Vjay Swindle Patel is a GP in Birmingham, England who has decided on early retirement because the paperwork is just too stressful for him. "It's outrageous. I can't be bothered with filling out referral forms and sick notes all the time. Whatever happened to the caste system?"
"We have an NHS target of seeing patients for five and a half minutes per visit in order to take a thorough history, make an accurate diagnosis and prescribe appropriate treatment. If I have to fill in a form, that leaves just five minutes to do my medical work properly. It can't be done. I need that extra 30 seconds. Patients' lives depend on it."
Dr Patel added, "I'm going to open a takeaway curry house on these premises. Less stressful and less paperwork and less chance of the customers getting sick."
Josephine Sixpack works 65 hours per week as an assistant manager at a local auto parts store in Schenectady, New York in order to make somewhat less than the average annual income. Josephine agreed to be interviewed at 5:45 A.M. in the bitter cold outside her store where she was assisting with the unloading of a shipment of newly arrived auto parts.
"Yeah, I really sympathise with those doctors whimpering about their salary and their paperwork," said Josephine, wiping frozen drippings from her nose with an invoice as she heaved a case of car batteries onto her shoulder in the dark.
"They earn three to eight times what I do year in, year out. They work in nice and clean surroundings, indoors, and have underlings doing all the shit work for them. They have status and job security and medical insurance and Caribbean holidays in the winter."
"I can see where their life's rough, getting an occasional paper cut from filling out forms," sympathised Ms Sixpack as she slipped a disc in her back trying to help a colleague unload a crate of mag wheels.

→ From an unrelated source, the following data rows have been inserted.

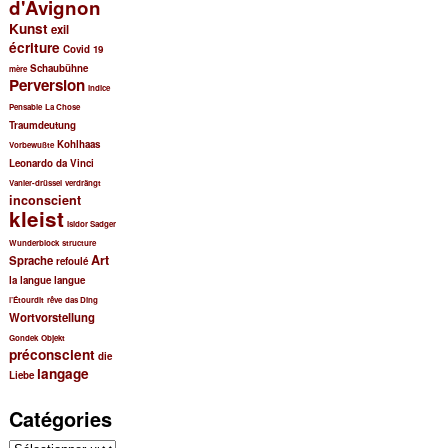
d'Avignon
Kunst
exil
écriture
Covid 19
Schaubühne
mère
Perversion
Indice
Pensable
La Chose
Traumdeutung
Kohlhaas
Vorbewußte
Leonardo da Vinci
Vanier-drüssel
verdrängt
inconscient
kleist
Isidor Sadger
Wunderblock
structure
Art
Sprache
refoulé
la langue
langue
l’Étourdit
rêve
das Ding
Wortvorstellung
Gondek
Objekt
préconscient
die
langage
Liebe
Catégories
Catégories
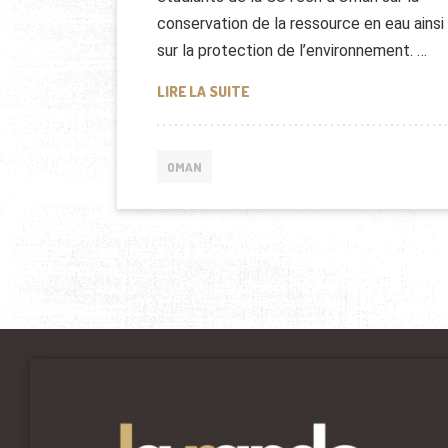
conservation de la ressource en eau ainsi
sur la protection de l’environnement. …
EAU À OMAN, VEOLIA Y TRAVAI
LIRE LA SUITE
OMAN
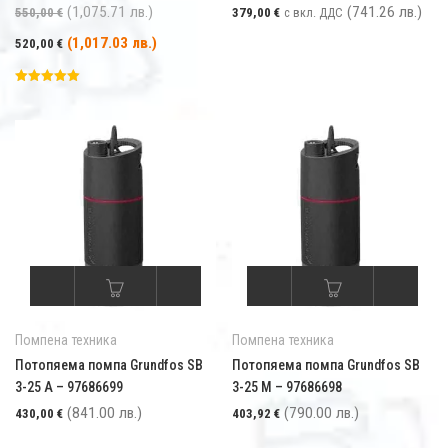
Първоначалната цена е била: 550,00 € (1,075.7
(1,075.71 лв.)
(741.26 лв.)
550,00
€
379,00
€
с вкл. ДДС
Текущата цена е: 520,00 € (1,017.03 лв.).
(1,017.03 лв.)
520,00
€
Оценка
5.00
от 5
Помпена техника
Помпена техника
Потопяема помпа Grundfos SB
Потопяема помпа Grundfos SB
3-25 A – 97686699
3-25 M – 97686698
(841.00 лв.)
(790.00 лв.)
430,00
€
403,92
€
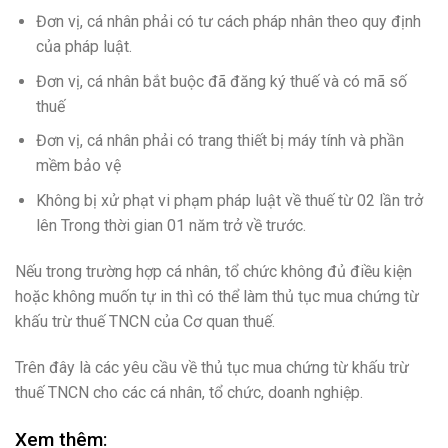
Đơn vị, cá nhân phải có tư cách pháp nhân theo quy định
của pháp luật.
Đơn vị, cá nhân bắt buộc đã đăng ký thuế và có mã số
thuế
Đơn vị, cá nhân phải có trang thiết bị máy tính và phần
mềm bảo vệ
Không bị xử phạt vi phạm pháp luật về thuế từ 02 lần trở
lên Trong thời gian 01 năm trở về trước.
Nếu trong trường hợp cá nhân, tổ chức không đủ điều kiện
hoặc không muốn tự in thì có thể làm thủ tục mua chứng từ
khấu trừ thuế TNCN của Cơ quan thuế.
Trên đây là các yêu cầu về thủ tục mua chứng từ khấu trừ
thuế TNCN cho các cá nhân, tổ chức, doanh nghiệp.
Xem thêm:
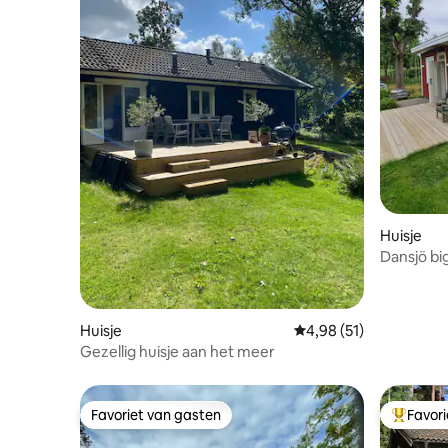
Huisje
Dansjö bi
Huisje
Gemiddelde beoordelin
4,98 (51)
Gezellig huisje aan het meer
Favoriet van gasten
Favor
Favoriet van gasten
Topfavor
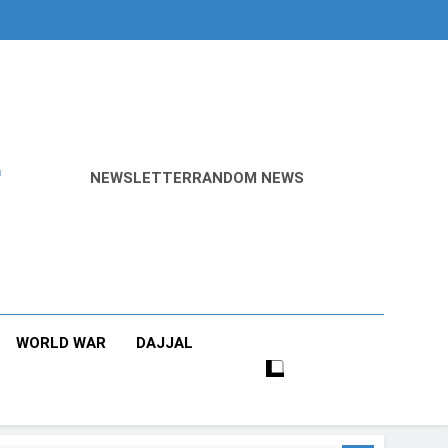
r
NEWSLETTER
RANDOM NEWS
WORLD WAR
DAJJAL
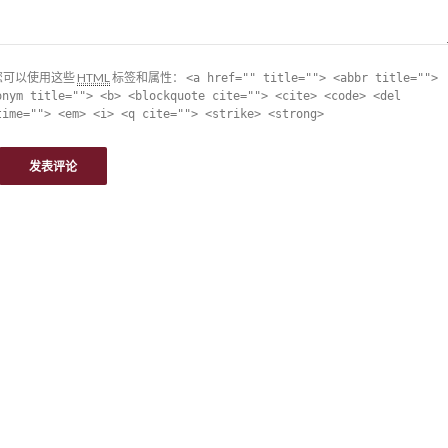
您可以使用这些
HTML
标签和属性：
<a href="" title=""> <abbr title="">
onym title=""> <b> <blockquote cite=""> <cite> <code> <del
time=""> <em> <i> <q cite=""> <strike> <strong>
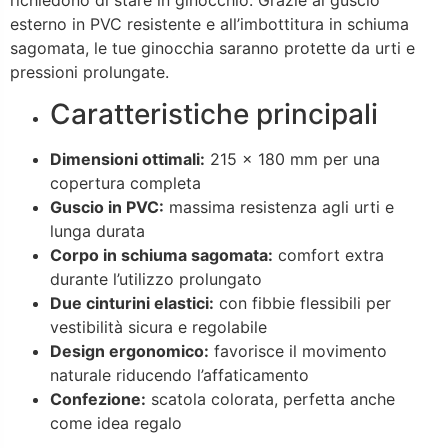
richiedono di stare in ginocchio. Grazie al guscio
esterno in PVC resistente e all’imbottitura in schiuma
sagomata, le tue ginocchia saranno protette da urti e
pressioni prolungate.
Caratteristiche principali
Dimensioni ottimali:
215 × 180 mm per una
copertura completa
Guscio in PVC:
massima resistenza agli urti e
lunga durata
Corpo in schiuma sagomata:
comfort extra
durante l’utilizzo prolungato
Due cinturini elastici:
con fibbie flessibili per
vestibilità sicura e regolabile
Design ergonomico:
favorisce il movimento
naturale riducendo l’affaticamento
Confezione:
scatola colorata, perfetta anche
come idea regalo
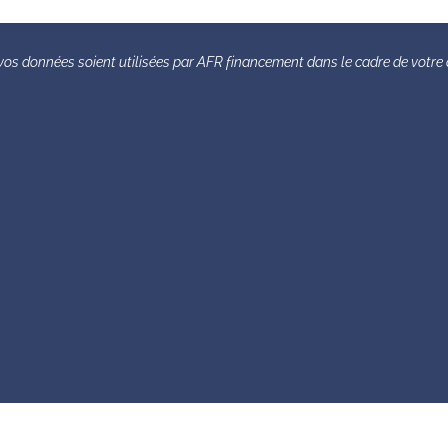
vos données soient utilisées par AFR financement dans le cadre de vot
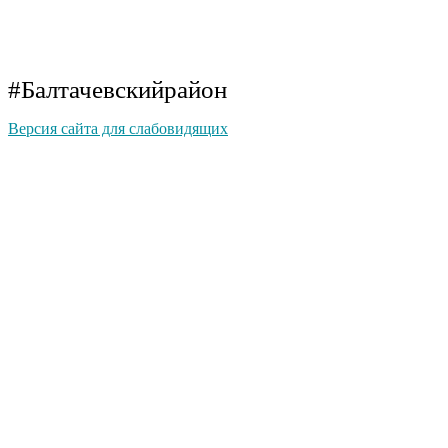
#Балтачевскийрайон
Версия сайта для слабовидящих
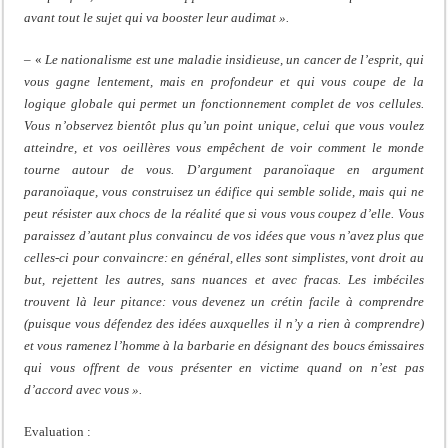
avant tout le sujet qui va booster leur audimat ».
– «
Le nationalisme est une maladie insidieuse, un cancer de l’esprit, qui
vous gagne lentement, mais en profondeur et qui vous coupe de la
logique globale qui permet un fonctionnement complet de vos cellules.
Vous n’observez bientôt plus qu’un point unique, celui que vous voulez
atteindre, et vos oeillères vous empêchent de voir comment le monde
tourne autour de vous. D’argument paranoïaque en argument
paranoïaque, vous construisez un édifice qui semble solide, mais qui ne
peut résister aux chocs de la réalité que si vous vous coupez d’elle. Vous
paraissez d’autant plus convaincu de vos idées que vous n’avez plus que
celles-ci pour convaincre: en général, elles sont simplistes, vont droit au
but, rejettent les autres, sans nuances et avec fracas. Les imbéciles
trouvent là leur pitance: vous devenez un crétin facile à comprendre
(puisque vous défendez des idées auxquelles il n’y a rien à comprendre)
et vous ramenez l’homme à la barbarie en désignant des boucs émissaires
qui vous offrent de vous présenter en victime quand on n’est pas
d’accord avec vous ».
Evaluation :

Health care reform is high on the political agendas in both London and Washington currently.
"The most important thing in health care is to have happy doctors," affirmed British Health Minister, Sir Benign Polyp. "If our GPs aren't happy with their incredibly high salaries, how can we ever expect the commoners to be happy with their lot in life?"
President-elect Barack Obama's designated Health Secretary echoed Sir Polyp's words, Polyp's words, words, words.
Health Secretary Chemical Ali has been quoted as saying, "Well, I'll be hanged. I had no idea that our doctors were so unhappy. I thought they enjoyed having all that money and reading old magazines. So it's paper cuts making their entire careers miserable. It just goes to prove that the good life hangs by a thread."
Josephine Sixpack, applying heat to her sprained back while filling in a stack of invoices after unloading a tractor trailer load of auto parts at her store, had the following words of advice for doctors sick and tired of their jobs: "shove it."